SC (Symbol Contrast) bezeichnet im Barcode-Bereich den gemessenen Helligkeitsunterschied zwischen den dunkelsten Stellen eines Strichcodesymbols – den gedruckten Balken – und den hellsten Stellen, also den Lücken oder dem Hintergrund. Konkret ergibt sich der Symbolkontrast als numerische Differenz aus der maximalen und der minimalen Reflexion, die ein Messgerät am Symbol ermittelt. Dieser Wert ist ein zentrales Qualitätskriterium für die Lesbarkeit eines Barcodes.
Barcode-Scanner und Kameras sind darauf angewiesen, dass zwischen Balken und Lücken eine ausreichend große Helligkeitsdifferenz besteht. Ist der Symbolkontrast zu gering – etwa weil Balken zu hell gedruckt wurden oder der Hintergrund zu dunkel ist –, kann der Scanner das Symbol nicht zuverlässig dekodieren. GS1 nennt als typische Fehlerursachen neben zu hellen Balken und zu dunklem Hintergrund auch Etikettenverschmutzung, die den Kontrast nachträglich vermindert. Die Qualitätsbewertung von Barcodes anhand des Symbolkontrasts erfolgt nach ISO/IEC-Normen zur Verifikation von Strichcodesymbolen; GS1 Germany überführt diese Parameter in praxisorientierte Anforderungen für gängige Codes wie EAN-13 oder GS1-128. Empfohlen wird eine Qualitätsprüfung sowohl beim Testdruck als auch stichprobenartig in der laufenden Serienproduktion.

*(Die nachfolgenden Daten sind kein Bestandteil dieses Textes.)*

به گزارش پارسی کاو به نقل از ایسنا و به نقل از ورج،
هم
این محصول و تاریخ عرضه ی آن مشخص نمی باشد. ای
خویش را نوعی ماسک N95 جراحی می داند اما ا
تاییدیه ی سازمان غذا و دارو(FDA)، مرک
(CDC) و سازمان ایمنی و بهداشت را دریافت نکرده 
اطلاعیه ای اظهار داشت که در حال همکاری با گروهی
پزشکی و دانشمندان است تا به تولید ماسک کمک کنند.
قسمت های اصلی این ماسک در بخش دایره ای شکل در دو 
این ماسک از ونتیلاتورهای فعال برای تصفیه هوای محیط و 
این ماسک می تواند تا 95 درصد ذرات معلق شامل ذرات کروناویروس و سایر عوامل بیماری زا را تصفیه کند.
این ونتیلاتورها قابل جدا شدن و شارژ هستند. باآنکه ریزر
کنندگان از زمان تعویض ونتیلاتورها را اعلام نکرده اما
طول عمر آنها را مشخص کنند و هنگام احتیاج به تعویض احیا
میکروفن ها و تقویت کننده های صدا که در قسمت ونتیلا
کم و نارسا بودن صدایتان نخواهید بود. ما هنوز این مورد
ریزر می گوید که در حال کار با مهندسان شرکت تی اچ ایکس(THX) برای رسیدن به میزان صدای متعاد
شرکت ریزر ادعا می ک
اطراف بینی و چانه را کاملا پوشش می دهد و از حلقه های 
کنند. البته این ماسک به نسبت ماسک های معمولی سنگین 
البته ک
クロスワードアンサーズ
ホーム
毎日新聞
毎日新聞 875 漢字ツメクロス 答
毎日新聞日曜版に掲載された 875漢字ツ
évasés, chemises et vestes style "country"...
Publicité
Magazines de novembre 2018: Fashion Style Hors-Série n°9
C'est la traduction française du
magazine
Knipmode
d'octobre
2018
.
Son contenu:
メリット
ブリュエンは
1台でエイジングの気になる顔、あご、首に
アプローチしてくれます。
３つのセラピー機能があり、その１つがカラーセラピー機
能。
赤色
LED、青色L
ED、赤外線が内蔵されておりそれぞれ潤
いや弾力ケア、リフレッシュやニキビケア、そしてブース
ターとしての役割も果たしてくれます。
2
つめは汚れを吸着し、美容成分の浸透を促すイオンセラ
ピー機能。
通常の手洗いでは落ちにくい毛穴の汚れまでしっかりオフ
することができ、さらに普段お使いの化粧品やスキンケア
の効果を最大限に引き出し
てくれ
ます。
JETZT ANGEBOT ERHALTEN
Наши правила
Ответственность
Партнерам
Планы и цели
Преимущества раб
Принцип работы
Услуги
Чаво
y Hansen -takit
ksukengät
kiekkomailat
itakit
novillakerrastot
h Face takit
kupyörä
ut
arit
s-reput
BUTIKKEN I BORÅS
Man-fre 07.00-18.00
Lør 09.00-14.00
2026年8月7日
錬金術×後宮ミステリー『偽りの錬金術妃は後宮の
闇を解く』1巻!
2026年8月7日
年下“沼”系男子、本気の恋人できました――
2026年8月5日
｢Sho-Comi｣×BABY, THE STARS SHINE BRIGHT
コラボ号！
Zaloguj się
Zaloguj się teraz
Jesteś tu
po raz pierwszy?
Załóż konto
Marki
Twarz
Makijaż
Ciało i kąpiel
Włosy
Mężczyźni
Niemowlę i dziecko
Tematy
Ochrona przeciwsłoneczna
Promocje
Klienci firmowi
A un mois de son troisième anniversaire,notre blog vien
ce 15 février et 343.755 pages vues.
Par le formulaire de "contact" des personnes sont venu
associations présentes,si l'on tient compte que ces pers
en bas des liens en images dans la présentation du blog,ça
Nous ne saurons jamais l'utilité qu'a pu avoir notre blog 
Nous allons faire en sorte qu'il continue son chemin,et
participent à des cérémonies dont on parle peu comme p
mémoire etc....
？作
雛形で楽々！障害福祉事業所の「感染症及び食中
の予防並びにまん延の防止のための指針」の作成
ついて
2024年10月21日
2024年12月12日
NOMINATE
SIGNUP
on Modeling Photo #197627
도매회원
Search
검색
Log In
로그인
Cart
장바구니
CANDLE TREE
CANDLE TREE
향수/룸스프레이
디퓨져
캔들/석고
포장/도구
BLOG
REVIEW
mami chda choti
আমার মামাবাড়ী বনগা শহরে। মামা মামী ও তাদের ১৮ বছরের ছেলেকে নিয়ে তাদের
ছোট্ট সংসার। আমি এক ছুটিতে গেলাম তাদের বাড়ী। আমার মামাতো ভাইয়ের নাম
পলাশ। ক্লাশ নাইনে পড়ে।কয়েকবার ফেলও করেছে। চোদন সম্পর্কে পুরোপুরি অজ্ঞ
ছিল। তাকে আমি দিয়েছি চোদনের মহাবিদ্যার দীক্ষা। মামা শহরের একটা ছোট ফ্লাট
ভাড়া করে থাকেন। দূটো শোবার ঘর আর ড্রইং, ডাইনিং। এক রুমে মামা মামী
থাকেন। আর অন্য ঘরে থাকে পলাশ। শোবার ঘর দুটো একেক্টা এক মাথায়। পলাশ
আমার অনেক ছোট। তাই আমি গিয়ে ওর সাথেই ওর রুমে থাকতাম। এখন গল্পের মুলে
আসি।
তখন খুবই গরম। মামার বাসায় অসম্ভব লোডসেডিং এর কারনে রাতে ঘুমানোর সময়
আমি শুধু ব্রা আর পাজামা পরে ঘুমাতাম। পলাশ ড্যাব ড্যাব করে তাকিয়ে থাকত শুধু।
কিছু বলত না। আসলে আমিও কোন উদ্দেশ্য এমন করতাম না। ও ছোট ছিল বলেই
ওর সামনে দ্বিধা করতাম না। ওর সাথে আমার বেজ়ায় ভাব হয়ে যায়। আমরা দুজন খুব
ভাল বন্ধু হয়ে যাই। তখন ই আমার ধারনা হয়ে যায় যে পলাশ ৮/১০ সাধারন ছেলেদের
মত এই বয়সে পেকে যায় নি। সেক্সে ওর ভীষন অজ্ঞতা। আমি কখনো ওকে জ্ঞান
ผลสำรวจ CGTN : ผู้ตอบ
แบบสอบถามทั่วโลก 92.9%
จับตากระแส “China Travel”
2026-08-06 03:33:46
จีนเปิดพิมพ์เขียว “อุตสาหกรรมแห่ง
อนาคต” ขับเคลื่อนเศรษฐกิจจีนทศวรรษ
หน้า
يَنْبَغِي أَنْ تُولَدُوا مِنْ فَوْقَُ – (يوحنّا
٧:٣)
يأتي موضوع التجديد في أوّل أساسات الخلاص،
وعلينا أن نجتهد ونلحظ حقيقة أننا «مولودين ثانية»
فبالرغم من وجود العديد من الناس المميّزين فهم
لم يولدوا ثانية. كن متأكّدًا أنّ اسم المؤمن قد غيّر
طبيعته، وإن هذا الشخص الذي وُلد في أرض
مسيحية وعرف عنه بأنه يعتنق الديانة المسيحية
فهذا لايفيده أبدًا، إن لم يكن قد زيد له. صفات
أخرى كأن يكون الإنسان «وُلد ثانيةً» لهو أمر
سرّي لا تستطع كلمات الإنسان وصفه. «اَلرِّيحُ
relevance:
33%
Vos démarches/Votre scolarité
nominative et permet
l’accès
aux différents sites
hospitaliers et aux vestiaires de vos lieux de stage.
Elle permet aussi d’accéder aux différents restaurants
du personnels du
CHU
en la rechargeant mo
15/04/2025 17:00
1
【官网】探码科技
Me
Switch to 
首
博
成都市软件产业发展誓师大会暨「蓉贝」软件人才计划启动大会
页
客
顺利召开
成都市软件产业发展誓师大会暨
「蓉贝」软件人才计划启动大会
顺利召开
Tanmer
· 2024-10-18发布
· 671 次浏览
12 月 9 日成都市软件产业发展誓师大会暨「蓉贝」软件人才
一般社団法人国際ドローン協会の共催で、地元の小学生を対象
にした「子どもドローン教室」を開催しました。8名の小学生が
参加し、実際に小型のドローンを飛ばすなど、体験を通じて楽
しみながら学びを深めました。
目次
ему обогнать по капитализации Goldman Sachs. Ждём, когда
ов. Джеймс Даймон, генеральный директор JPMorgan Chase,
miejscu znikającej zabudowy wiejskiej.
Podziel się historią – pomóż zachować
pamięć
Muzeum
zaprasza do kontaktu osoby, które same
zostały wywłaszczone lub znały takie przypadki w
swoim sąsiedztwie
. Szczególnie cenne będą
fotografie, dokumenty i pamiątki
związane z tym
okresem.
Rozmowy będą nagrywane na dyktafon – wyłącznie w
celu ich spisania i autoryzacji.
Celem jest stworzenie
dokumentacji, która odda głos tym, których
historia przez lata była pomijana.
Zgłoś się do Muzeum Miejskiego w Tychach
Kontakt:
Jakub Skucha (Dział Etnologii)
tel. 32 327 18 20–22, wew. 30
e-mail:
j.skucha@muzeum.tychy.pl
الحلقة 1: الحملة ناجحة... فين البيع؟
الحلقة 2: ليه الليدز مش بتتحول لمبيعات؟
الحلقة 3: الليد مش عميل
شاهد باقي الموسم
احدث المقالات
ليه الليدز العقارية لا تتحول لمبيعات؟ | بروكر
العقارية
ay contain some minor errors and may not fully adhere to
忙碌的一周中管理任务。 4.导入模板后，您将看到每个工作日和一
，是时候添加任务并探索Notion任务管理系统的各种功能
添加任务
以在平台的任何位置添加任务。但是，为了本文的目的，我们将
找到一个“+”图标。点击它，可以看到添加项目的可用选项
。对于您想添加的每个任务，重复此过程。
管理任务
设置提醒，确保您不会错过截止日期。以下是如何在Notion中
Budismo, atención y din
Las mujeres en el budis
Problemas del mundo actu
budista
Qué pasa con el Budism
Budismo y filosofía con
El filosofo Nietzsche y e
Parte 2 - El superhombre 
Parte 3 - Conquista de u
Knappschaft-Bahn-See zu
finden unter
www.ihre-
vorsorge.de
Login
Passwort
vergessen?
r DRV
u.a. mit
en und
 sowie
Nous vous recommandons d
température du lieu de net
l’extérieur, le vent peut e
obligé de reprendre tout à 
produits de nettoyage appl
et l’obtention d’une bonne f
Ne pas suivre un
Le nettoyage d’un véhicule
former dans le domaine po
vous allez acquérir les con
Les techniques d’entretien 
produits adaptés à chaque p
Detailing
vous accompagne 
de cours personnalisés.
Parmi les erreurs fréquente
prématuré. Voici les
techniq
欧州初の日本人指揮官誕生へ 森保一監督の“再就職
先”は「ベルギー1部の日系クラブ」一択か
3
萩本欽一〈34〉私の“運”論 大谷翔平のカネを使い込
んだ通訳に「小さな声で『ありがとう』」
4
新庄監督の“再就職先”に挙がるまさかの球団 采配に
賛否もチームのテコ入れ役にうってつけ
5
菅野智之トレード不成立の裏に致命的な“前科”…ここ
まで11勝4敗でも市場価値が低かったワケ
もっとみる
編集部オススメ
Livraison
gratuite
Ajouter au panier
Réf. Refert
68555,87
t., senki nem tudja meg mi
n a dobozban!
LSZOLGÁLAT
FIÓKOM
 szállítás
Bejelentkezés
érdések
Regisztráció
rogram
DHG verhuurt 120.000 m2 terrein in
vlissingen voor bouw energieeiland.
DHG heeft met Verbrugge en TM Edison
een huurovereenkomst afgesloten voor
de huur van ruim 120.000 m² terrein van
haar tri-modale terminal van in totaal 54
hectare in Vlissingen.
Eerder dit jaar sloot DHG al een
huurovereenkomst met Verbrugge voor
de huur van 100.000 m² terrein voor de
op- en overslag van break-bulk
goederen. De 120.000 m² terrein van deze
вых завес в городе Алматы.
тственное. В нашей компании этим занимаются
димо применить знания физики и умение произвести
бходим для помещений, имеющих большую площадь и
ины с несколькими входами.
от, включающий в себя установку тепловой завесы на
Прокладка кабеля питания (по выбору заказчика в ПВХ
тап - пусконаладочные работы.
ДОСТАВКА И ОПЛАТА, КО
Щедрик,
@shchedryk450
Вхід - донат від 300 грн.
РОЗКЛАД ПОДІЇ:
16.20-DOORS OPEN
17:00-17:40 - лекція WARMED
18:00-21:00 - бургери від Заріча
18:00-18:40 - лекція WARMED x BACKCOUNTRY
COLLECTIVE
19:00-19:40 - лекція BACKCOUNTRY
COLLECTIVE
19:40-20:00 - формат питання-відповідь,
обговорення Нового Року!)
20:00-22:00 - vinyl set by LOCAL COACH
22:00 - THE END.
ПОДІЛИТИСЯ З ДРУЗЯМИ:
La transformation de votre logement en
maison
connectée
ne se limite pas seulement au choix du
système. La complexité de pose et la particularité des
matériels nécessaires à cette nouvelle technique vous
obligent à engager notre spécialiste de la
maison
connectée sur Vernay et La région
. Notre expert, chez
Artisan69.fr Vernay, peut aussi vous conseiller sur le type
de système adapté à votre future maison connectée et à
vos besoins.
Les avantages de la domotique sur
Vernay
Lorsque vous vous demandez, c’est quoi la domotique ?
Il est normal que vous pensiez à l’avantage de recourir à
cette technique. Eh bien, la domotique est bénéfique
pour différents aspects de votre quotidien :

Für den Etikettendruck hat der Symbolkontrast unmittelbare praktische Bedeutung auf mehreren Ebenen. Bei der Materialauswahl müssen Etikettensubstrat und Farbsystem so kombiniert werden, dass ein ausreichend hoher Kontrast entsteht – klassischerweise dunkler Druck auf hellem Untergrund. Ob Thermotransfer, Laser- oder Inkjet-Druck eingesetzt wird: Deckkraft der Farbe, Oberflächenrauheit des Materials und die Wahl der Transferfolie beeinflussen direkt, welcher Symbolkontrast tatsächlich erzielt wird. Auch das Drucklayout spielt eine Rolle: GS1 empfiehlt, den Strichcode auf einem ruhigen, hellen Bereich des Etiketts zu platzieren und Überlagerungen mit grafischen Elementen, Mustern oder Bildern zu vermeiden, da diese den Kontrast beeinträchtigen können. Hersteller von Etiketten und Kennzeichnungslösungen, die den Symbolkontrast nicht ausreichend kontrollieren, riskieren erhöhte Ausschussquoten, Nacharbeiten und Reklamationen.
Für Etikettenanwender in Industrie, Handel und Logistik bedeutet ein unzureichender Symbolkontrast Scanfehler an Kassen oder automatischen Scanstationen, Verzögerungen in der Kommissionierung und fehlerhafte Datenzuordnungen in IT-Systemen. Wer Etiketten beschafft, sollte deshalb beim Lieferanten Material, Druckverfahren und nachweisbar geprüfte Qualitätsanforderungen inklusive Symbol Contrast explizit spezifizieren und sich Prüfprotokolle vorlegen lassen. Zur Messung des Symbolkontrasts werden Verifier (Barcode-Prüfgeräte) eingesetzt, die SC zusammen mit weiteren Parametern wie Kantenkontrast und Modulation nach Norm auswerten.